DATA FOR THIS TASK:
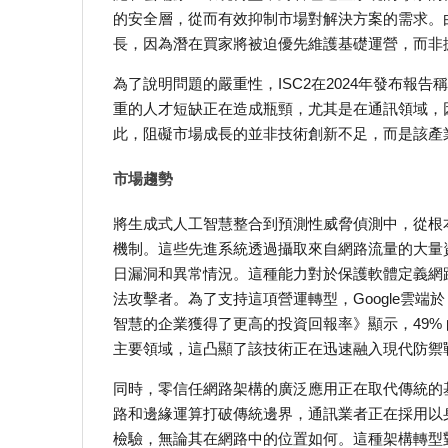
的安全層，從而有效抑制市場對解決方案的需求。
長，因為潛在買家將被迫優先維護基礎運營，而非
為了說明問題的嚴重性，ISC2在2024年發布報告
重的人才短缺正在造成瓶頸，尤其是在通訊領域，
此，阻礙市場成長的並非技術創新不足，而是該產
市場趨勢
將生成式人工智慧整合到預測性威脅偵測中，從根
機制。這些先進系統透過攝取來自網路流量的大量
日漏洞和異常情況。這種能力對於保護軟體定義網路
法攻擊者。為了支持這項營運轉型，Google雲端於
智慧的企業獲得了更高的投資回報率》顯示，49%
主要領域，這凸顯了該技術正在迅速融入現代防禦
同時，零信任網路架構的廣泛應用正在取代傳統的基
路和邊緣運算打破傳統邊界，通訊業者正在採用以
檢驗，無論其在網路中的位置如何。這種架構轉型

WHAT YOU ARE ASKED TO DO: Give back every entry in full, exactly as written, with no picture included.

RESPONSE TO THIS EXERCISE:
的安全層，從而有效抑制市場對解決方案的需求。
長，因為潛在買家將被迫優先維護基礎運營，而非
為了說明問題的嚴重性，ISC2在2024年發布報告
重的人才短缺正在造成瓶頸，尤其是在通訊領域，
此，阻礙市場成長的並非技術創新不足，而是該產
市場趨勢
將生成式人工智慧整合到預測性威脅偵測中，從根
機制。這些先進系統透過攝取來自網路流量的大量
日漏洞和異常情況。這種能力對於保護軟體定義網路
法攻擊者。為了支持這項營運轉型，Google雲端於
智慧的企業獲得了更高的投資回報率》顯示，49%
主要領域，這凸顯了該技術正在迅速融入現代防禦
同時，零信任網路架構的廣泛應用正在取代傳統的基
路和邊緣運算打破傳統邊界，通訊業者正在採用以
檢驗，無論其在網路中的位置如何。這種架構轉型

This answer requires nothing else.